Exhaustive searches vs sorting followed by binary search

Question

This is a direct quote from the textbook, Invitation to Computer Science by G. Michael Scneider and Judith L. Gersting.

At the end of Section 3.4.2, we talked about the tradeoff between using sequential search on an unsorted list as opposed to sorting the list and then using binary search. If the list size is n=100,000 about how many worst-case searches must be done before the second alternative is better in terms of number of comparisons?

I don't really get what the question is asking for.

Sequential search is of order (n) and binary is of order (lgn) which in any case lgn will always be less than n. And in this case n is already given so what am I supposed to find.

This is one of my homework assignment but I don't really know what to do. Could anyone explain the question in plain English for me?

Answer 1

and binary is of order (lgn) which in any case lgn will always be less than n
This is where you're wrong. In assignment, you're asked to consider the cost of sorting array too.

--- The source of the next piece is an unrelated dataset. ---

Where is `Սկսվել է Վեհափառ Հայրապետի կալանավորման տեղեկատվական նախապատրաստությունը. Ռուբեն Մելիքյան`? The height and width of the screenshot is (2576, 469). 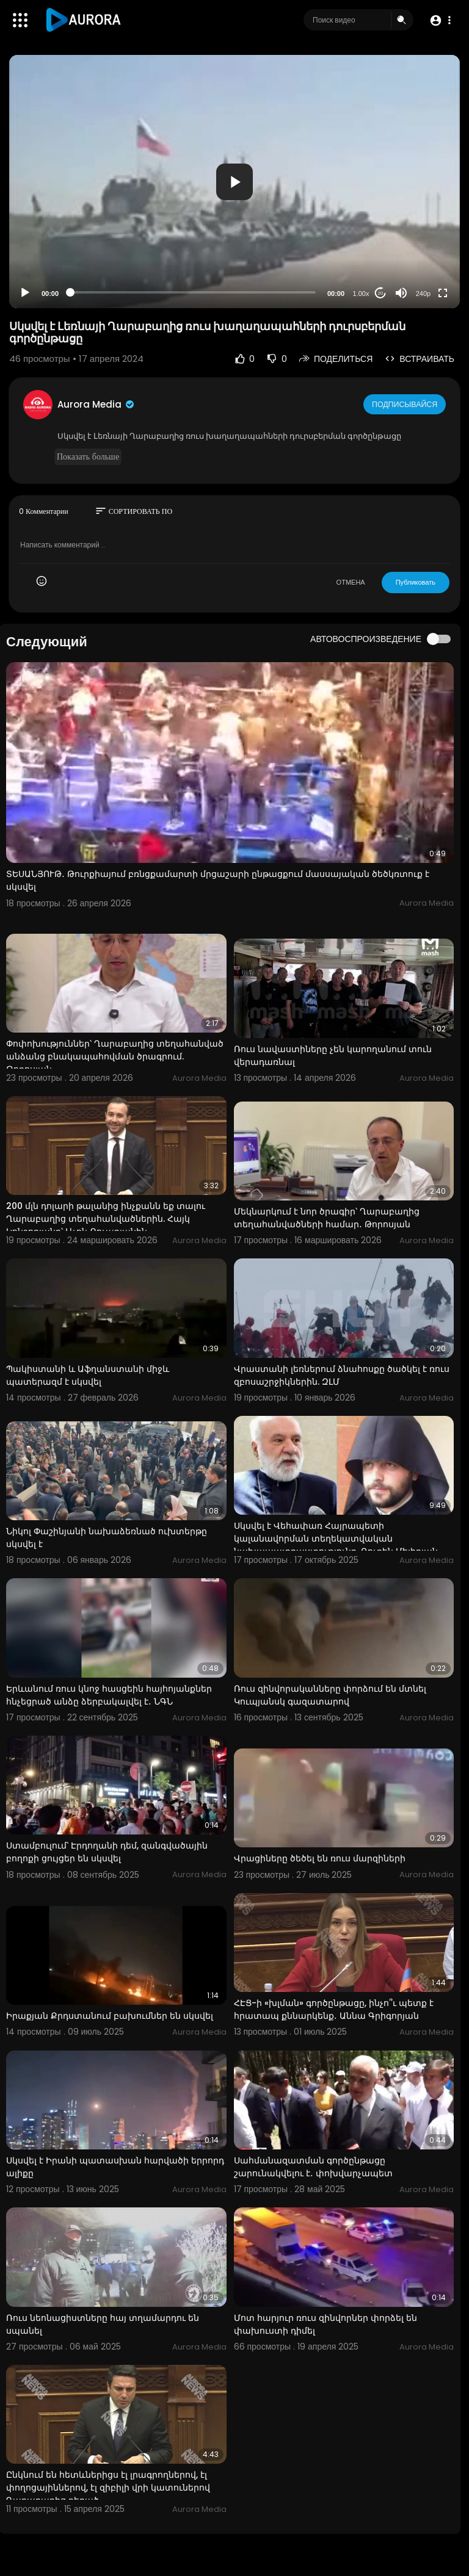 Սկսվել է Վեհափառ Հայրապետի կալանավորման տեղեկատվական նախապատրաստությունը. Ռուբեն Մելիքյան is located at coordinates (336, 1538).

Obviously, if you need only one search, first approach is better than sorting array and doing binary search: n < n*logn + logn. And you're asked, how many searches you need for second approach to become more effective.

End of hint.

Answer 2

The question is how to decide which approach to choose - to just use linear search or to sort and then use binary search.

If you only search a couple of times linear search is better - it is O(n), while sorting is already O(n*logn). If you search very often on the same collection sorting is better - searching multiple times can become O(n*n) but sorting and then searching with binary search is again O(n*logn) + NumberOfSearches*O(logn) which can be less or more than using linear search depending on how NumberOfSearches and n relate.

The task is to determine the exact value of NumberOfSearches (not the exact number, but a function of n) which will make one of the options preferable:

 NumberOfSearches * O(n) <> O(n*logn) + NumberOfSearches * O(logn)

don't forget that each O() can have a different constant value.